Contrariando as estimativas pasteurizadas dos discursos politicamente corretos, não me surpreenderia inclusive com uma reforma pouquíssimo desidratada, próxima a 1 trilhão de reais e com cerca de 350 votos a favor (pense que a esquerda tem apenas 120 votos; para reforçar a vitória acachapante esperada, considere que partidos como PSB e PDT têm dissidências internas e podem oferecer alguma surpresinha a favor da reforma). Se for isso mesmo, pode ser porrada giga. Além da questão em si, abre caminho para toda uma programação de reformas liberais sucessivas. Daí o crescimento vem.
Finalmente, agora parece que vai. Até quanto? Ora, pegando aquele exemplo de re-rating da Índice, podemos ter cerca de 30 por cento de expansão de múltiplos, mais cerca de 20 por cento de crescimento dos lucros. Próxima parada: 150 mil pontos.
Dois feedbacks rápidos antes de encerrar
1. Sobre o follow-on do BTG, entendo a notícia como positiva em termos líquidos. Pode até gerar algum overhang de curto prazo, claro. Mas o estrutural é muito mais relevante. Vai recomprar EFG e separar para a holding, melhorando ROE consolidado do banco, o que traz re-rating em termos de Preço sobre Valor Patrimonial. Melhora core capital, traz mais liquidez ao ir para 25 por cento de free float e migrar para Nível 2 de governança.

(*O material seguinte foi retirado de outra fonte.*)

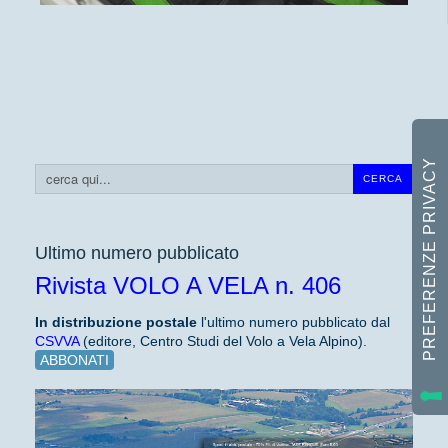
Cerca...
CERCA
Ultimo numero pubblicato
Rivista VOLO A VELA n. 406
In distribuzione
postale
l'ultimo numero pubblicato dal
CSVVA
(editore, Centro Studi del Volo a Vela Alpino).
ABBONATI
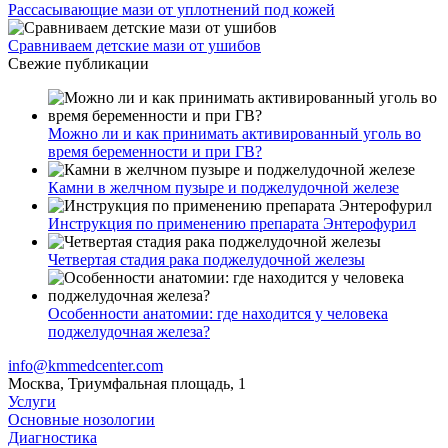
Рассасывающие мази от уплотнений под кожей
Сравниваем детские мази от ушибов
Свежие публикации
Можно ли и как принимать активированный уголь во
время беременности и при ГВ?
Камни в желчном пузыре и поджелудочной железе
Инструкция по применению препарата Энтерофурил
Четвертая стадия рака поджелудочной железы
Особенности анатомии: где находится у человека
поджелудочная железа?
info@kmmedcenter.com
Москва, Триумфальная площадь, 1
Услуги
Основные нозологии
Диагностика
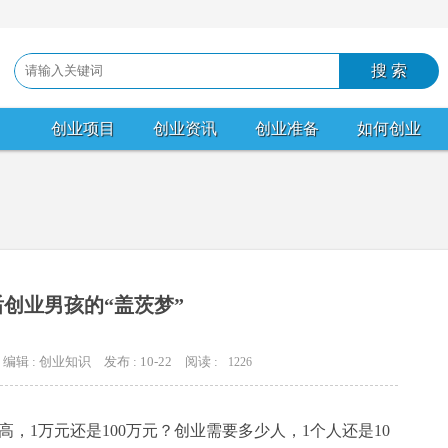
创业项目
创业资讯
创业准备
如何创业
后创业男孩的“盖茨梦”
编辑 : 创业知识
发布 : 10-22
阅读 :
1226
，1万元还是100万元？创业需要多少人，1个人还是10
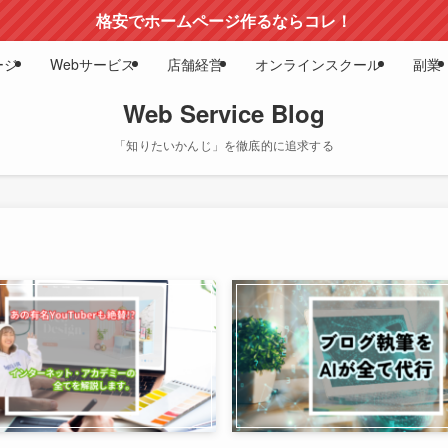
格安でホームページ作るならコレ！
ージ
Webサービス
店舗経営
オンラインスクール
副業
Web Service Blog
「知りたいかんじ」を徹底的に追求する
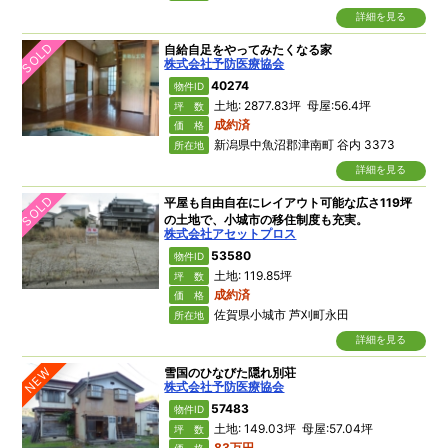
詳細を見る
SOLD
自給自足をやってみたくなる家
株式会社予防医療協会
40274
物件ID
土地: 2877.83坪 母屋:56.4坪
坪 数
成約済
価 格
新潟県中魚沼郡津南町 谷内 3373
所在地
詳細を見る
SOLD
平屋も自由自在にレイアウト可能な広さ119坪
の土地で、小城市の移住制度も充実。
株式会社アセットプロス
53580
物件ID
土地: 119.85坪
坪 数
成約済
価 格
佐賀県小城市 芦刈町永田
所在地
詳細を見る
NEW
雪国のひなびた隠れ別荘
株式会社予防医療協会
57483
物件ID
土地: 149.03坪 母屋:57.04坪
坪 数
83万円
価 格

Em paralelo, trouxe Amos Genish para comandar unidade de varejo, claramente indicando foco em tecnologia nessa vertente e maior direcionamento para esse nicho de negócio — seria a antessala do spin-off do Digital e do aqui defendido processo de destravamento de valor? Não sei, mas faria sentido. Também daí podemos ter re-rating, com BTG sendo cada vez mais percebido como um case de tecnologia.
Se a narrativa pegar, os múltiplos são outros. Ah, sim, daqui dois anos Amos pula para um novo galho, lotado de stock options, como costumam fazer os executivos percebidos como heróis pelos empty suits do mercado financeiro (afinal, não foi isso que ele mesmo fez nos últimos anos?), mas até lá temos bastante tempo para ganhar dinheiro com BPAC11.
2. Com MP do Saneamento caducando na próxima segunda-feira, recebi várias dúvidas sobre eventual mudança de opinião sobre os casos de Sanepar e Copasa. Discordo da interpretação mais negativa e tomaria inclusive a queda recente como oportunidade de entrada.
O governo já se comprometeu a enviar projeto de lei e deve endereçar a questão com urgência. No final, entendo que isso acaba com federalização dos marcos regulatórios e outros níveis de preços para o setor, hoje possivelmente o mais barato em Bolsa.